By Ayomide Adewoyin
Program Officer, DGI Consult
Nigeria, with an estimated population of 208 million people, is the most populous country in Africa and the seventh most populous country in the world. With an annual population growth rate of 2.58% and a total fertility rate of 5.3 births per woman, the country is projected to be the third most populous country in the world by 2050. The fertility patterns in the country have resulted in a young population structure, and over 40% of the current population are dependents (children under 15 years). This high population growth rate and high dependency ratio have negative economic, social and health implications in Nigeria. These include a poor economic growth rate of only -1.92% (2020), a poverty rate of 40% and an unemployment rate of 33.3%. Likewise, health indices are poor, including a high maternal mortality ratio of 512 deaths per 100,000 live births and 132 under-five deaths per 1,000 live births.
The low level of family planning (FP) access in Nigeria has been identified as a major factor in the high fertility and population growth rate as well as the social, economic and health implications. FP is very central to improving Nigeria’s health indices, increasing economic development and achieving demographic dividend in the country. Thus, the increased attention on expanding access to FP services and commodities, i.e. contraceptives, towards alleviating these issues.  However, only about 36% of FP demand is satisfied by modern contraceptives in Nigeria and the modern contraceptive prevalence rate (mCPR) is still very low at 12%. This is a far cry from the Federal Government’s target of achieving a 27% mCPR by 2020. The situation is attributable to the suboptimal budget spending for the procurement of FP commodities (contraceptives) and services at both the national and sub-national levels in the country, and the funding gap keeps widening as FP demand increases. Therefore, the critical need to increase government spending on FP at the federal, state, and local government levels in Nigeria.

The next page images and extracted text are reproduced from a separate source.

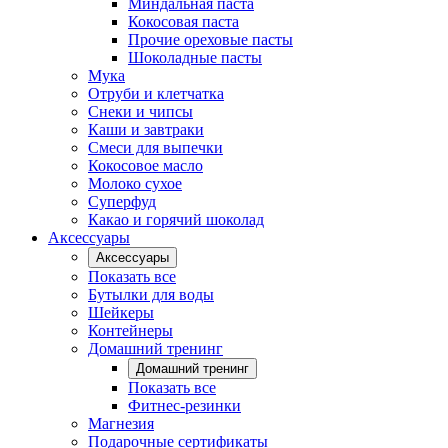
Миндальная паста
Кокосовая паста
Прочие ореховые пасты
Шоколадные пасты
Мука
Отруби и клетчатка
Снеки и чипсы
Каши и завтраки
Смеси для выпечки
Кокосовое масло
Молоко сухое
Суперфуд
Какао и горячий шоколад
Аксессуары
Аксессуары
Показать все
Бутылки для воды
Шейкеры
Контейнеры
Домашний тренинг
Домашний тренинг
Показать все
Фитнес-резинки
Магнезия
Подарочные сертификаты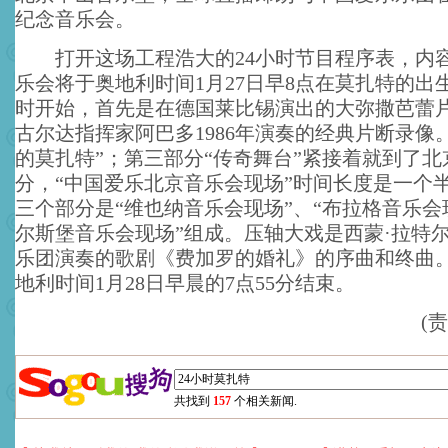
纪念音乐会。
打开这场工程浩大的24小时节目程序表，内
乐会将于奥地利时间1月27日早8点在莫扎特的出
时开始，首先是在德国莱比锡演出的大弥撒芭蕾
古尔达指挥家阿巴多1986年演奏的经典片断录像
的莫扎特”；第三部分“传奇舞台”紧接着就到了北京
分，“中国爱乐北京音乐会现场”时间长度是一个
三个部分是“维也纳音乐会现场”、“布拉格音乐会
尔斯堡音乐会现场”组成。压轴大戏是西蒙·拉特
乐团演奏的歌剧《费加罗的婚礼》的序曲和终曲
地利时间1月28日早晨的7点55分结束。
(
共找到
157
个相关新闻.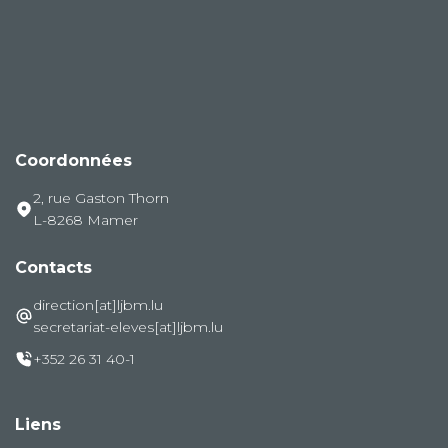
Coordonnées
2, rue Gaston Thorn
L-8268 Mamer
Contacts
direction[at]ljbm.lu
secretariat-eleves[at]ljbm.lu
+352 26 31 40-1
Liens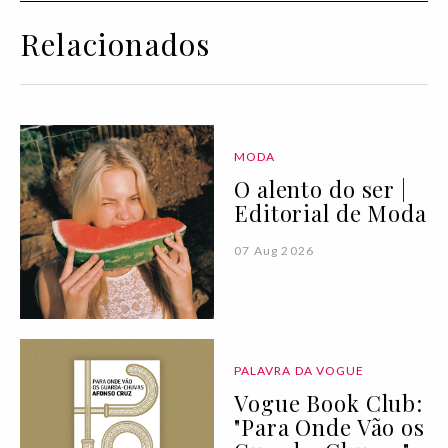
Relacionados
MODA
O alento do ser |
Editorial de Moda
07 Aug 2026
PALAVRA DA VOGUE
Vogue Book Club:
"Para Onde Vão os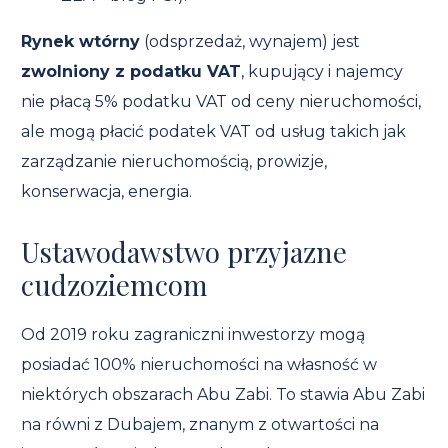
Rynek wtórny
(odsprzedaż, wynajem) jest
zwolniony z podatku VAT
, kupujący i najemcy
nie płacą 5% podatku VAT od ceny nieruchomości,
ale mogą płacić podatek VAT od usług takich jak
zarządzanie nieruchomością, prowizje,
konserwacja, energia.
Ustawodawstwo przyjazne
cudzoziemcom
Od 2019 roku zagraniczni inwestorzy mogą
posiadać 100% nieruchomości na własność w
niektórych obszarach Abu Zabi. To stawia Abu Zabi
na równi z Dubajem, znanym z otwartości na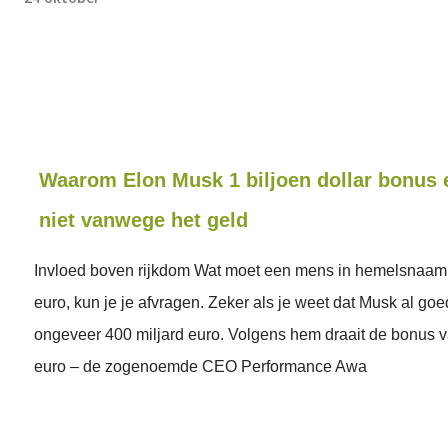
Waarom Elon Musk 1 biljoen dollar bonus 
niet vanwege het geld
Invloed boven rijkdom Wat moet een mens in hemelsnaam 
euro, kun je je afvragen. Zeker als je weet dat Musk al goe
ongeveer 400 miljard euro. Volgens hem draait de bonus v
euro – de zogenoemde CEO Performance Awa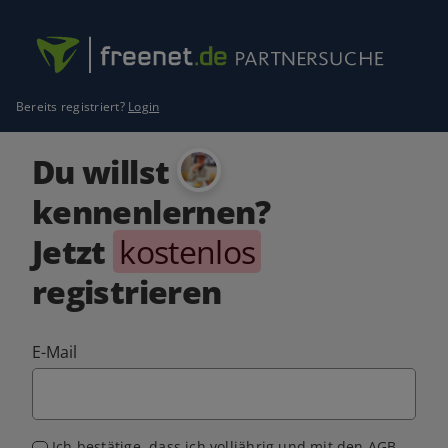
Bereits registriert?
Login
Du willst
kennenlernen?
Jetzt
kostenlos
registrieren
E-Mail
Ich bestätige, dass ich volljährig und mit den
AGB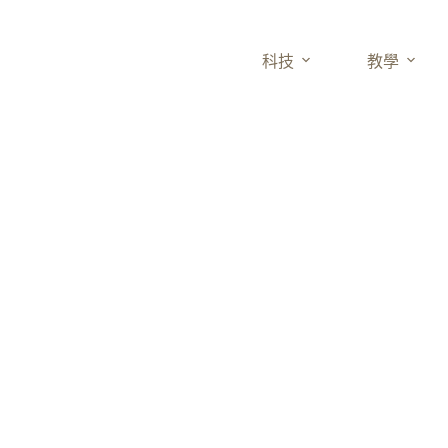
科技
教學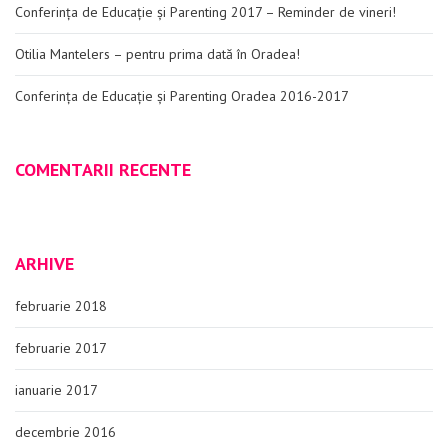
Conferința de Educație și Parenting 2017 – Reminder de vineri!
Otilia Mantelers – pentru prima dată în Oradea!
Conferința de Educație și Parenting Oradea 2016-2017
COMENTARII RECENTE
ARHIVE
februarie 2018
februarie 2017
ianuarie 2017
decembrie 2016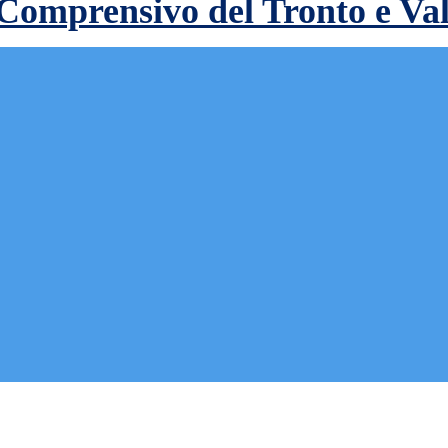
 Comprensivo del Tronto e Va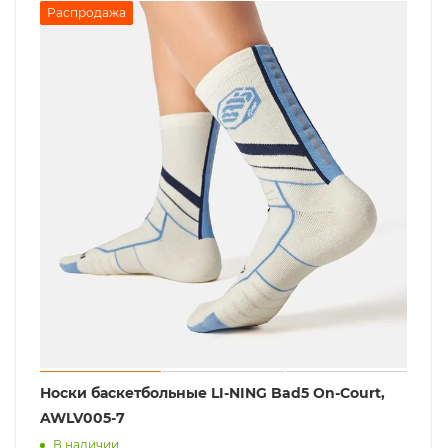
Распродажа
Носки баскетбольные LI-NING Bad5 On-Court,
AWLV005-7
В наличии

In line with Nigeria’s FP2020 commitment, the federal government (FG) is expected to contribute $4 million annually (N1.2 billion) for the purchase of contraceptives through a ‘Basket Fund’ that is operated alongside external donors. However, the FG only released the committed amount in 2018 while N915 million and N300 million were released in 2017 and 2019 respectively; leaving a deficit of N2.2 billion between 2017 and 2019. The states and local governments do not currently contribute to the basket at all, but they are expected to budget for the last mile distribution of FP commodities and the provision of FP services. However, many states rely heavily on donor interventions for these. Evidence from the past nine years shows that contributions from donors (e.g. UNFPA, FCDO, USAID, BMGF, Global Affairs Canada) account for more than 70% of all funds used for FP commodity procurement in Nigeria.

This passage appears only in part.